What’s your love and relationship problem?
Ask Meredith at Love Letters. Yes, it’s anonymous.
Dear Love Letters,
After ending a serious four-year relationship with a guy, I found myself ready to get back into the dating world, or so I thought. I started dating one guy, “Bob,” from an online dating app, then met another fellow offline and subsequently broke it off with Bob because I thought I liked the second guy more. Bob and I weren’t exclusive and had just been in the early dating stages. I didn’t end up with either of them, and went on to be single for the next few years.

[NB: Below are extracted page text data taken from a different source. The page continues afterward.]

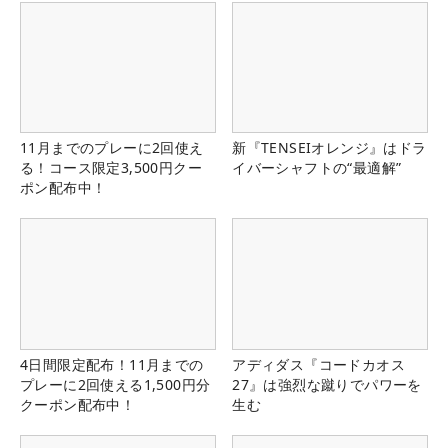
11月までのプレーに2回使え
新『TENSEIオレンジ』はドラ
る！コース限定3,500円クー
イバーシャフトの“最適解”
ポン配布中！
4日間限定配布！11月までの
アディダス『コードカオス
プレーに2回使える1,500円分
27』は強烈な蹴りでパワーを
クーポン配布中！
生む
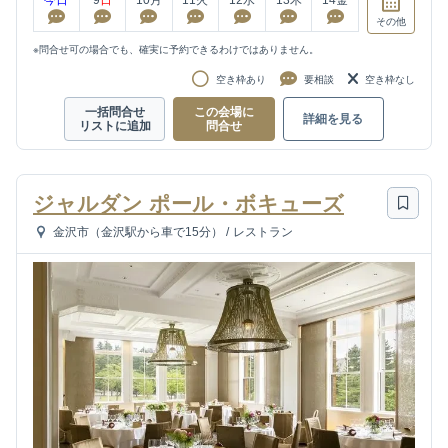
その他
※問合せ可の場合でも、確実に予約できるわけではありません。
空き枠あり
要相談
空き枠なし
一括問合せ
この会場に
詳細を見る
リストに追加
問合せ
ジャルダン ポール・ボキューズ
金沢市（金沢駅から車で15分）
/
レストラン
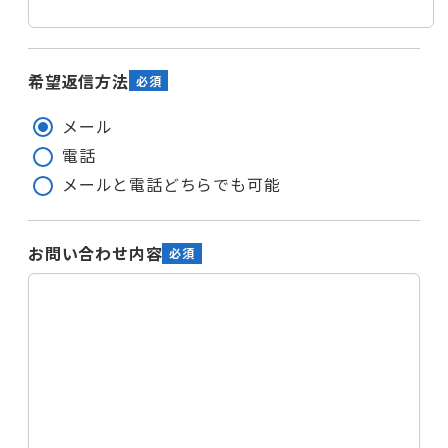
希望返信方法
メール
電話
メールと電話どちらでも可能
お問い合わせ内容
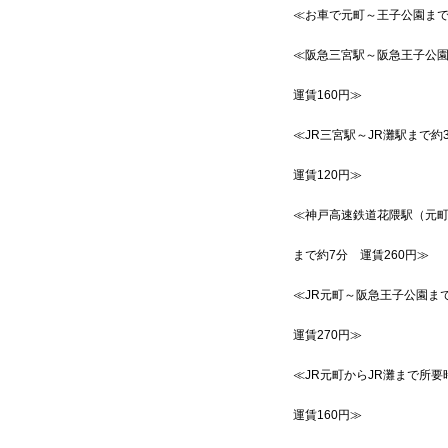
≪お車で元町～王子公園まで
≪阪急三宮駅～阪急王子公園
運賃160円≫
≪JR三宮駅～JR灘駅まで
運賃120円≫
≪神戸高速鉄道花隈駅（元
まで約7分 運賃260円≫
≪JR元町～阪急王子公園ま
運賃270円≫
≪JR元町からJR灘まで所
運賃160円≫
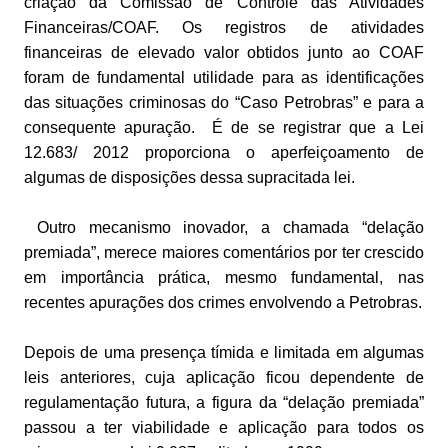
criação da Comissão de Controle das Atividades
Financeiras/COAF. Os registros de atividades
financeiras de elevado valor obtidos junto ao COAF
foram de fundamental utilidade para as identificações
das situações criminosas do “Caso Petrobras” e para a
consequente apuração. É de se registrar que a Lei
12.683/ 2012 proporciona o aperfeiçoamento de
algumas de disposições dessa supracitada lei.
Outro mecanismo inovador, a chamada “delação
premiada”, merece maiores comentários por ter crescido
em importância prática, mesmo fundamental, nas
recentes apurações dos crimes envolvendo a Petrobras.
Depois de uma presença tímida e limitada em algumas
leis anteriores, cuja aplicação ficou dependente de
regulamentação futura, a figura da “delação premiada”
passou a ter viabilidade e aplicação para todos os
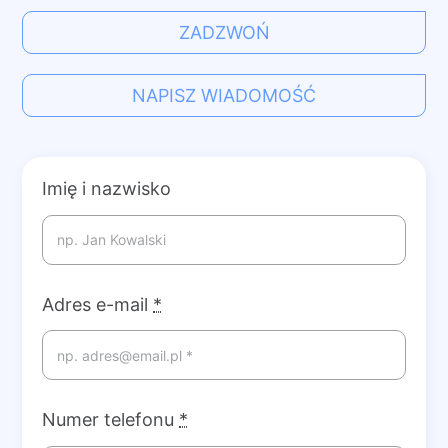
ZADZWOŃ
NAPISZ WIADOMOŚĆ
Imię i nazwisko
Adres e-mail
*
Numer telefonu
*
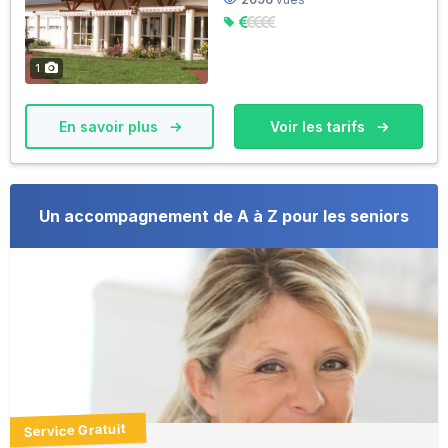
1
En savoir plus
Voir les tarifs
Un accompagnement de A à Z pour les seniors
Service Gratuit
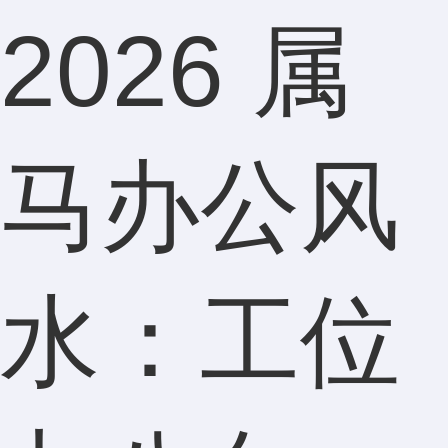
2026 属
马办公风
水：工位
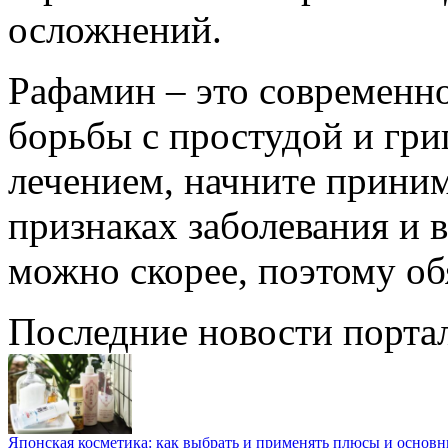
осложнений.
Рафамин – это современно
борьбы с простудой и гри
лечением, начните прини
признаках заболевания и 
можно скорее, поэтому об
Последние новости порта
Японская косметика: как выбрать и применять плюсы и основн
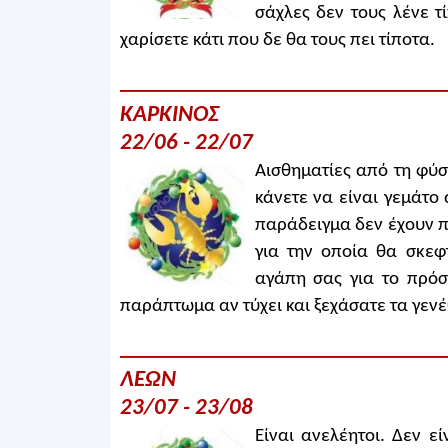
σάχλες δεν τους λένε τ
χαρίσετε κάτι που δε θα τους πει τίποτα.
ΚΑΡΚΙΝΟΣ
22/06 - 22/07
Αισθηματίες από τη φύση
κάνετε να είναι γεμάτο α
παράδειγμα δεν έχουν π
για την οποία θα σκεφτ
αγάπη σας για το πρόσ
παράπτωμα αν τύχει και ξεχάσατε τα γενέθ
ΛΕΩΝ
23/07 - 23/08
Είναι ανελέητοι. Δεν ε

It was a bumpy few years, and now I am 33. Recently, I’ve actually reconnected with Bob through digital serendipity (I swiped right!). We’ve been seeing one another here and there, nice and slow. I really like him but I am concerned, however, about hurting him again if things fizzle out. While I have grown so much, I find myself questioning whether I have grown enough to really get back into a relationship. I feel ready, but maybe a part of me looks back at the four years I was with someone in my mid 20s and sees only a waste of time. You see, that person I was with for four years was NOT my match at all, and I was too young and didn’t know myself enough to understand that it’s OK to express what I want and accept that it wasn’t him. I stayed with the first guy too long, knowing deep down he wasn’t for me. Now I find myself asking if Bob is really for me. Am I just scared of spending the time on figuring that out? How do I avoid a repeat of history?
– Repeating History?
There is no repeating history here. Every dating experience is different, every right swipe has its own potential. You’re older and wiser now, and Bob has nothing to do with your former relationship. (Say that out loud a few times, please. “Bob has nothing to do with my former relationship.”)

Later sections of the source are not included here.